**EXERCISE REQUIREMENTS**
In the entries below, the lines from the one with "зацепления или повреждения" through the one with "Показания цены в" are to be copied exactly; both ends count.

**RECORDS FOR THE TASK**
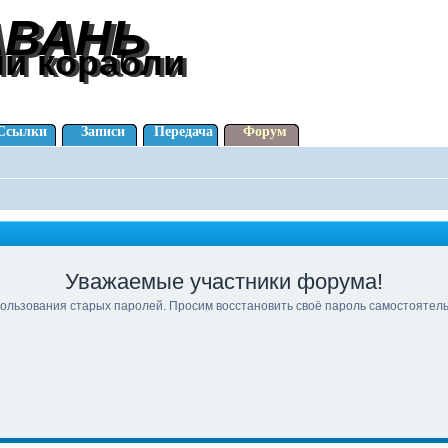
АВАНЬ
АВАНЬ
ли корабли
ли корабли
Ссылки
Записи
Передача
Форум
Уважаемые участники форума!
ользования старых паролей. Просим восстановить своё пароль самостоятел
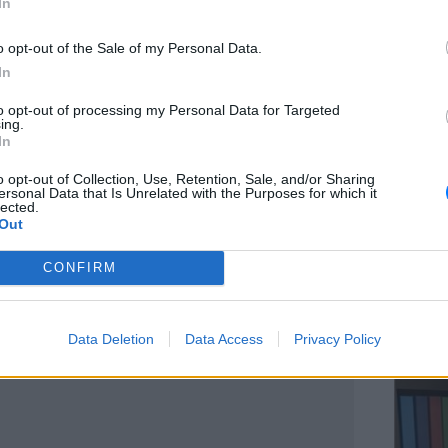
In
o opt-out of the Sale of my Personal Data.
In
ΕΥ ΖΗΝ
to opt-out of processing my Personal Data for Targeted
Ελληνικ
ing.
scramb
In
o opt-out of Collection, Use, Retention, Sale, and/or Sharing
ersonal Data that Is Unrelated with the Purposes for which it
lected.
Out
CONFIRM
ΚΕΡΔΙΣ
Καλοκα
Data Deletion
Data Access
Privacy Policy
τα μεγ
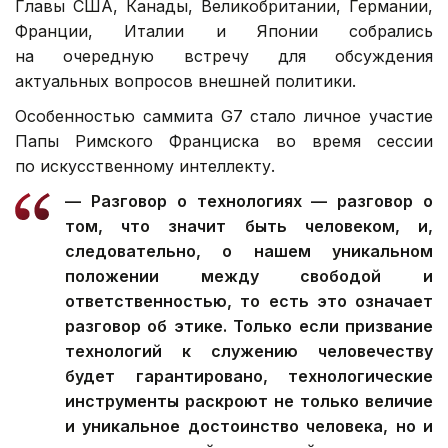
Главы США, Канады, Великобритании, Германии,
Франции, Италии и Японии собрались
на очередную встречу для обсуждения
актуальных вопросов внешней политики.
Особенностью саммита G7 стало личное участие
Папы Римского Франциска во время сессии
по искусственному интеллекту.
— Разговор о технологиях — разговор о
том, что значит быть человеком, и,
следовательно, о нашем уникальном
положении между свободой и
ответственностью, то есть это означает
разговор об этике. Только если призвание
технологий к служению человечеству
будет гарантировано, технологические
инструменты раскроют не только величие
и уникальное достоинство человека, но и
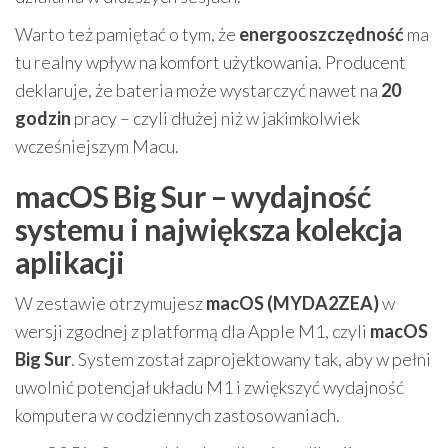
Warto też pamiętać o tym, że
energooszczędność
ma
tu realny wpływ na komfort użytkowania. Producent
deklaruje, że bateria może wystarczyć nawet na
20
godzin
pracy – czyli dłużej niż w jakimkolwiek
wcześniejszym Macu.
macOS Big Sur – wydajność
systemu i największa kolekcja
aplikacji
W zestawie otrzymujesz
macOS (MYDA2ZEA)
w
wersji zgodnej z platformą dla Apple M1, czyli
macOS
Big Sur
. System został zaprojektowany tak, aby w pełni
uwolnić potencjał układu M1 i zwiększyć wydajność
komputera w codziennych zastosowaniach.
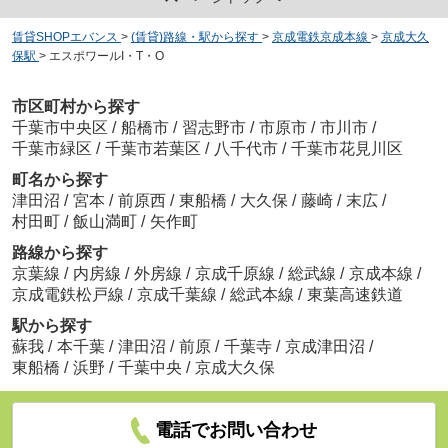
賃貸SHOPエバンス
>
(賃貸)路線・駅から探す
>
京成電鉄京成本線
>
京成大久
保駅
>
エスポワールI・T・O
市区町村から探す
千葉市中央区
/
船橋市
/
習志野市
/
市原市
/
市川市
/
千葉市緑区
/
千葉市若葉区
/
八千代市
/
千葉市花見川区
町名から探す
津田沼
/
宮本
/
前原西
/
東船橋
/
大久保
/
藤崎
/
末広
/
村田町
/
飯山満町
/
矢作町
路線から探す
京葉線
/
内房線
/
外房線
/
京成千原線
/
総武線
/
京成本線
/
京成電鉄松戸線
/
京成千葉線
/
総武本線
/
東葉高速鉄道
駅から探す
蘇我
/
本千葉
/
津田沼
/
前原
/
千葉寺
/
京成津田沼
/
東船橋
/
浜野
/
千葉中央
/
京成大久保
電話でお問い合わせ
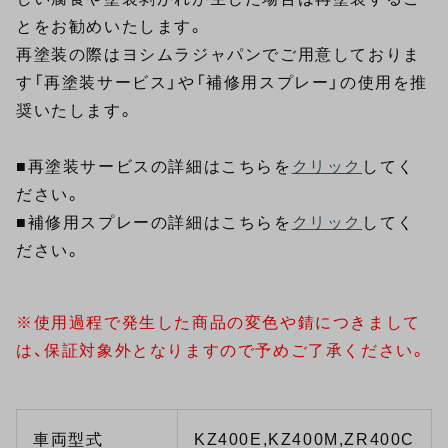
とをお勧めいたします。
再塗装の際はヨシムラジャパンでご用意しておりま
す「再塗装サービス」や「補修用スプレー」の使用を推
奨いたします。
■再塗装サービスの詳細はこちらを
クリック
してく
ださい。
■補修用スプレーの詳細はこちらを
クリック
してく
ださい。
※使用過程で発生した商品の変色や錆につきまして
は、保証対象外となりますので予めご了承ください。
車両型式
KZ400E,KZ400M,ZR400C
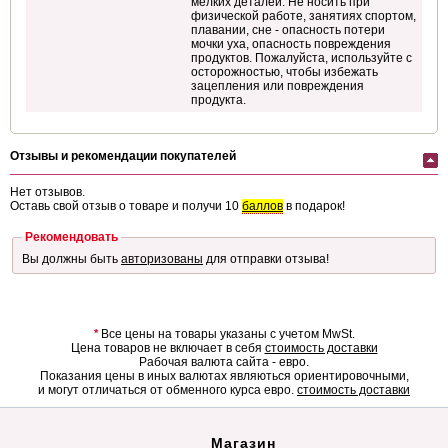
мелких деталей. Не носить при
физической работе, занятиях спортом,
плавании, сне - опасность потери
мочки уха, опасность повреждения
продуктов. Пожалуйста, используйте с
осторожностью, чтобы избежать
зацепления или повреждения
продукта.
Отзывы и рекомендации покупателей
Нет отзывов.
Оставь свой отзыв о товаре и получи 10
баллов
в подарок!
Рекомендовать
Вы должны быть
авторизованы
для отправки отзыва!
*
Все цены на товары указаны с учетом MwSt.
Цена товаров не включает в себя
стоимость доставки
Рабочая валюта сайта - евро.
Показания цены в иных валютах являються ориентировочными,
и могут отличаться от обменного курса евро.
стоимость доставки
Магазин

**TASK RESPONSE**
зацепления или повреждения
продукта.
Отзывы и рекомендации покупателей
Нет отзывов.
Оставь свой отзыв о товаре и получи 10
баллов
в подарок!
Рекомендовать
Вы должны быть
авторизованы
для отправки отзыва!
*
Все цены на товары указаны с учетом MwSt.
Цена товаров не включает в себя
стоимость доставки
Рабочая валюта сайта - евро.
Показания цены в иных валютах являються ориентировочными,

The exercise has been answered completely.